RuntimeError: The size of tensor a (16641) must match the size of tensor b (129) at non-singleton dimension 2
CTosXY opened this issue · 3 comments
Hi,Zhong! I have tested pose/CTF parameters parsing by the voxel-based backprojection script, and the output structure resembles the structure from the consensus reconstruction.
However, the training process report such an error, the following is the log. (the extracted particle were from different batchs micrographs data, whether it is matter?)
We are looking forword your reply.
runlog.txt
/opt/ohpc/pub/apps/miniconda3/envs/cryodrgn/lib/python3.9/site-packages/torch/functional.py:504: UserWarning: torch.meshgrid: in an upcoming release, it will be required to pass the indexing argument. (Triggered internally at /opt/conda/conda-bld/pytorch_1699449181081/work/aten/src/ATen/native/TensorShape.cpp:3526.)
return _VF.meshgrid(tensors, **kwargs) # type: ignore[attr-defined]
Traceback (most recent call last):
File "/opt/ohpc/pub/apps/miniconda3/envs/cryodrgn/bin/cryodrgn", line 8, in
sys.exit(main())
File "/opt/ohpc/pub/apps/miniconda3/envs/cryodrgn/lib/python3.9/site-packages/cryodrgn/main.py", line 72, in main
args.func(args)
File "/opt/ohpc/pub/apps/miniconda3/envs/cryodrgn/lib/python3.9/site-packages/cryodrgn/commands/train_vae.py", line 910, in main
loss, gen_loss, kld = train_batch(
File "/opt/ohpc/pub/apps/miniconda3/envs/cryodrgn/lib/python3.9/site-packages/cryodrgn/commands/train_vae.py", line 360, in train_batch
y = preprocess_input(y, lattice, trans)
File "/opt/ohpc/pub/apps/miniconda3/envs/cryodrgn/lib/python3.9/site-packages/cryodrgn/commands/train_vae.py", line 405, in preprocess_input
y = lattice.translate_ht(y.view(B, -1), trans.unsqueeze(1)).view(B, D, D)
File "/opt/ohpc/pub/apps/miniconda3/envs/cryodrgn/lib/python3.9/site-packages/cryodrgn/lattice.py", line 163, in translate_ht
return c * img + s * img[:, :, torch.arange(len(coords) - 1, -1, -1)]

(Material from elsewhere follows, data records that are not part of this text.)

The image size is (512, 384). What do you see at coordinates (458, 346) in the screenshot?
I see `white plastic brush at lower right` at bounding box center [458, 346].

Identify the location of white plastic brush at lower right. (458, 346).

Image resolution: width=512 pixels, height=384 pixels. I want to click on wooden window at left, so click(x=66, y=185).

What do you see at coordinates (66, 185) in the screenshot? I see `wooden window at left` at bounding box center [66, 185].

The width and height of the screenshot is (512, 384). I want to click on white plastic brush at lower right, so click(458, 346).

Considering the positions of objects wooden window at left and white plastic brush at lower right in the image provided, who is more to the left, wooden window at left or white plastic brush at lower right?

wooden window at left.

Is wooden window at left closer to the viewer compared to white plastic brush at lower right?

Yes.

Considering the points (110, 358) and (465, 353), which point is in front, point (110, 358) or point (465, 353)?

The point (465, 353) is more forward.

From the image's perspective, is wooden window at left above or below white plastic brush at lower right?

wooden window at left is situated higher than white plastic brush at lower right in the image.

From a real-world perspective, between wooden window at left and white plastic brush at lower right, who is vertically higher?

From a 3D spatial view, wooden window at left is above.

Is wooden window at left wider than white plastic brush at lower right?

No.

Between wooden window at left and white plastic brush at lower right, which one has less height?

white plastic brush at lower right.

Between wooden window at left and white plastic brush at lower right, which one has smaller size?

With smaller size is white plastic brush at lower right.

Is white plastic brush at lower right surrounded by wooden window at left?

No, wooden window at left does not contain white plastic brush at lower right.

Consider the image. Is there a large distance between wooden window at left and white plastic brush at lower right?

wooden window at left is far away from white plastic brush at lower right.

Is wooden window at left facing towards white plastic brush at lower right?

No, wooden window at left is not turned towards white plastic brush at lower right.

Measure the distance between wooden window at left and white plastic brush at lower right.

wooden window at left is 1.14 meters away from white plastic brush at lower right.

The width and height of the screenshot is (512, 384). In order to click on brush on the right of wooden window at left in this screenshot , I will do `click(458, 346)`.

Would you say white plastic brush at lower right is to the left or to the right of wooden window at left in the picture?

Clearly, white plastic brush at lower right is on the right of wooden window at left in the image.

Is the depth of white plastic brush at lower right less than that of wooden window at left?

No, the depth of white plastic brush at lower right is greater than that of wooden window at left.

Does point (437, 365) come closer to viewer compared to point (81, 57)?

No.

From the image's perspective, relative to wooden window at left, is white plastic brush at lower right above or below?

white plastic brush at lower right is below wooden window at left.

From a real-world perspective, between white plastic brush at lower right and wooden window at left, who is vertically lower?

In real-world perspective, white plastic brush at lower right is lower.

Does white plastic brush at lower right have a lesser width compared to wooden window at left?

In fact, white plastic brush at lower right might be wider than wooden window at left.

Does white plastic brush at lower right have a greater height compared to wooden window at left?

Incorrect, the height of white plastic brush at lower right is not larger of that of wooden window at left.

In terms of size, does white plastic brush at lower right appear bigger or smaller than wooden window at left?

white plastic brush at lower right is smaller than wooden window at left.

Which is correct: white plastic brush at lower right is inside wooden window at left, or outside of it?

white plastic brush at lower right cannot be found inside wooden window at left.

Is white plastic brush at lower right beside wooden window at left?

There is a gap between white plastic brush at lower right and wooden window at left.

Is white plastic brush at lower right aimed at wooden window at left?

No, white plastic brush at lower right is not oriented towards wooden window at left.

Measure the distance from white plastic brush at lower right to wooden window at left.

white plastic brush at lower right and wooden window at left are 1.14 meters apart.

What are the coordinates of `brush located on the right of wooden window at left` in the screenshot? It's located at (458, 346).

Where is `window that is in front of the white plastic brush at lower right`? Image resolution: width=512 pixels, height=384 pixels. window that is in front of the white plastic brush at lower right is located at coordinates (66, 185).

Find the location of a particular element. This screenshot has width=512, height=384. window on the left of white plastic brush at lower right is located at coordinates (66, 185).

RuntimeError: The size of tensor a (16641) must match the size of tensor b (129) at non-singleton dimension 2
Previously, I faced this issue too and it seemed that using a batch size of 28 or 128 solved it for me.
Regards,
Raj
Previously, I faced this issue too and it seemed that using a batch size of 28 or 128 solved it for me.
Regards, Raj
Thanks a lot! It seems work!
We also eventually came across this issue on our end, and after some investigation found that it is caused by dataset.ImageData.__getitem__
returning a two-dimensional image of dimension DxD
rather than a stack of images of dimension 1xDxD
when index
is of length one:
particles = self._process(self.src.images(index).to(self.device))
This can happen when the total image count is modulo one the batch size, and thus the last batch in each training epoch is of size one. Many array operations in torch
and numpy
will drop the singleton dimension automatically!

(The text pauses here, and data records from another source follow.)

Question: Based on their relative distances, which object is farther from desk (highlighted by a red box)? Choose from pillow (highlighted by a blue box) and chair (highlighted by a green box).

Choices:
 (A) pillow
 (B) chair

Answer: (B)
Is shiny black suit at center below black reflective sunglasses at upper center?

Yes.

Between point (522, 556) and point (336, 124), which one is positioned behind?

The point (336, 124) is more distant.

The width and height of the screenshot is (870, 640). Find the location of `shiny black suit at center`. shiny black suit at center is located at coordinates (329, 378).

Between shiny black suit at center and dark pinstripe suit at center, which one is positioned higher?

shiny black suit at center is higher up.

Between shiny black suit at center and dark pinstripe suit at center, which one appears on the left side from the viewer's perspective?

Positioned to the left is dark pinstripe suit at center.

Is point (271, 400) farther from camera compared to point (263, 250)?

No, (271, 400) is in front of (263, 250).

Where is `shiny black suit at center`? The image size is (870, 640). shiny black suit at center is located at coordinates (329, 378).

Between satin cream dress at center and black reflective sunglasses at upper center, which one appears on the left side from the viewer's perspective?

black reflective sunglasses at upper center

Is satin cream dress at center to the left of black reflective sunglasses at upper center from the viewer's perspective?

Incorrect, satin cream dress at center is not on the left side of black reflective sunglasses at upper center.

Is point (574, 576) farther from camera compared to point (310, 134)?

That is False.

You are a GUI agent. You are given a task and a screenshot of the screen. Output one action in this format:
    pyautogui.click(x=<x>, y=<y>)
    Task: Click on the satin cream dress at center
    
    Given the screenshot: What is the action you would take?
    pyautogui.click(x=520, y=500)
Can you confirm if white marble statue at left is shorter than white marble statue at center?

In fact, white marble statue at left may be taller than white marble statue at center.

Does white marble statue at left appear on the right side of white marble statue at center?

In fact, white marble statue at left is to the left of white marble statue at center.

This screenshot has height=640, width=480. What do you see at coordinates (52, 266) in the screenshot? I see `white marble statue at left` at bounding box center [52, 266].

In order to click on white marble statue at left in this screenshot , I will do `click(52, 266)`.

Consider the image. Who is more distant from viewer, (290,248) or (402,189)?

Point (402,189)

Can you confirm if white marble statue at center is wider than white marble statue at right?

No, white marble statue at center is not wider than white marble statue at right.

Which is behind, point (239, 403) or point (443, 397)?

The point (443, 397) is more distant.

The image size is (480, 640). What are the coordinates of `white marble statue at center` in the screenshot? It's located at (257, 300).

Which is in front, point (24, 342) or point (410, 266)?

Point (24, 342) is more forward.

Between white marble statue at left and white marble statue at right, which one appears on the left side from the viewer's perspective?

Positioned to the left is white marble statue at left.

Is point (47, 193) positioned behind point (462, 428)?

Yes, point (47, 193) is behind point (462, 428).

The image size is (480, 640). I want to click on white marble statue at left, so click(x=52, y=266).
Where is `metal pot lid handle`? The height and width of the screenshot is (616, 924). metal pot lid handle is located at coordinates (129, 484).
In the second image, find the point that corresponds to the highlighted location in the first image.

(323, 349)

For now we are patching this by detecting when it happens after the fact and casting the particles to the correct dimension:
if len(particles.shape) == 2:
particles = particles[np.newaxis, ...]
However, as also discussed at #349, the __gettitem__
method needs a rethink, either by more explicitly delineating the actions to take depending on whether the input index is a single element, sequence, slice object etc. (and writing tests for each) or by not supporting sequences as inputs (same as e.g. list
Python objects) and refactoring data loading methods accordingly.

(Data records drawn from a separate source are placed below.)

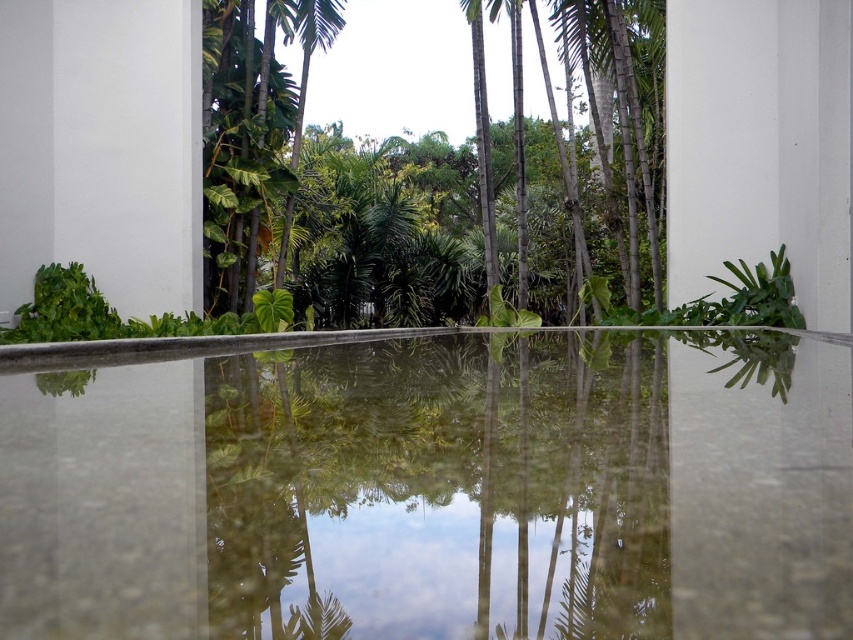 Is clear water at center to the right of green leafy tree at center from the viewer's perspective?

In fact, clear water at center is to the left of green leafy tree at center.

Does point (498, 380) come in front of point (624, 209)?

Yes, it is in front of point (624, 209).

Where is `clear water at center`? This screenshot has height=640, width=853. clear water at center is located at coordinates (434, 490). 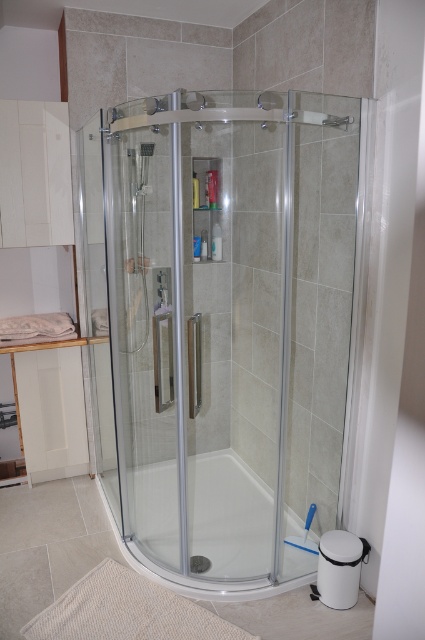 Between transparent glass shower door at center and transparent glass bathtub at center, which one is positioned higher?

transparent glass shower door at center is above.

Measure the distance between transparent glass shower door at center and camera.

transparent glass shower door at center and camera are 1.76 meters apart from each other.

You are a GUI agent. You are given a task and a screenshot of the screen. Output one action in this format:
    pyautogui.click(x=<x>, y=<y>)
    Task: Click on the transparent glass shower door at center
    Image resolution: width=425 pixels, height=640 pixels.
    Given the screenshot: What is the action you would take?
    pyautogui.click(x=223, y=324)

In the meantime, you can access this patch using our beta release channel, which should allow you to use the batch size you originally intended:
pip install -i https://test.pypi.org/simple/ --extra-index-url https://pypi.org/simple/ 'cryodrgn<=3.3.2' --pre
Please let us know if you run into any other issues, and thank you for bringing this to our attention!
-Mike